* What you need to do *
Copy every record exactly, and keep the pictures out.

┄┄┄┄┄┄┄┄┄┄

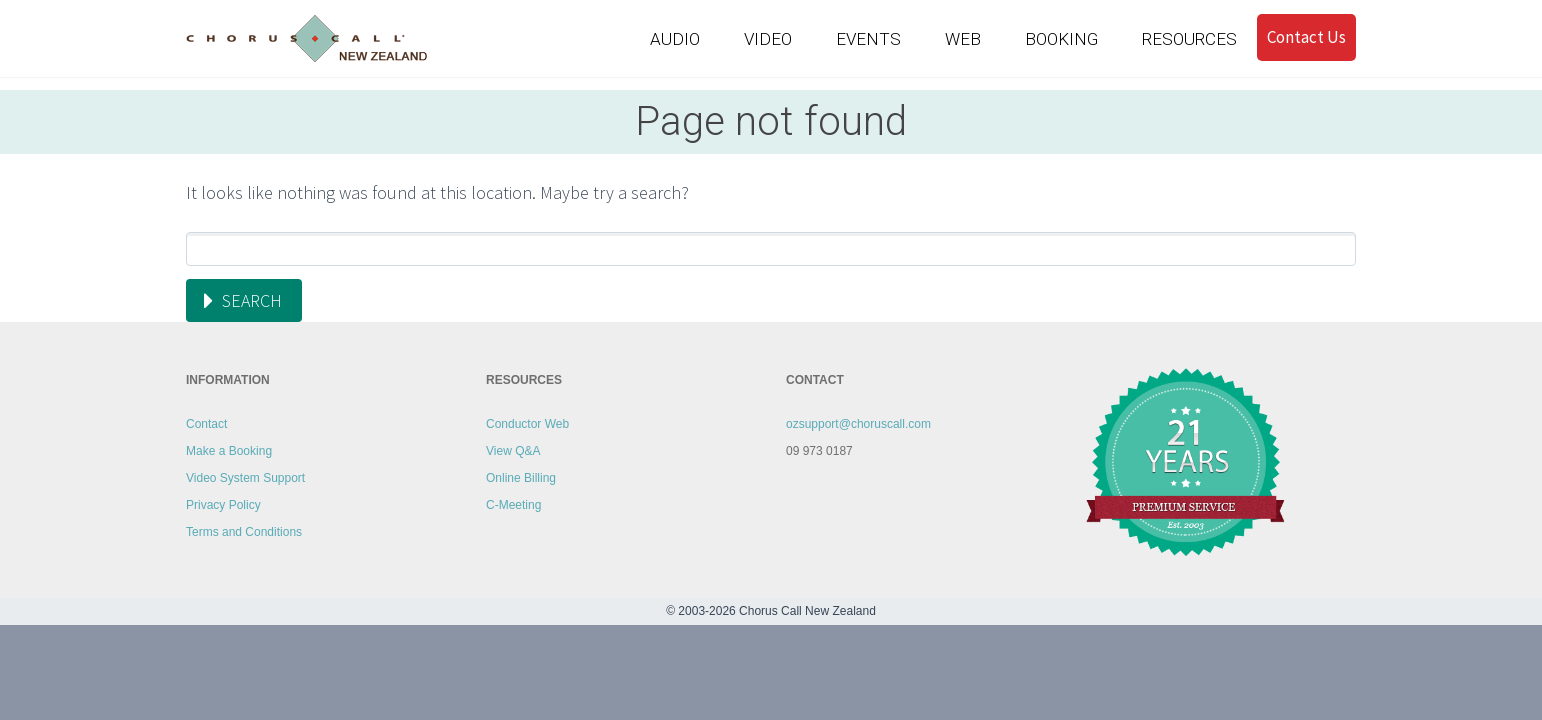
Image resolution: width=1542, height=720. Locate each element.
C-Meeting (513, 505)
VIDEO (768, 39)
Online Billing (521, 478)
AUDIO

┄┄┄┄┄┄┄┄┄┄

* Output for this task *
Image resolution: width=1542, height=720. Locate each element.
C-Meeting (513, 505)
VIDEO (768, 39)
Online Billing (521, 478)
AUDIO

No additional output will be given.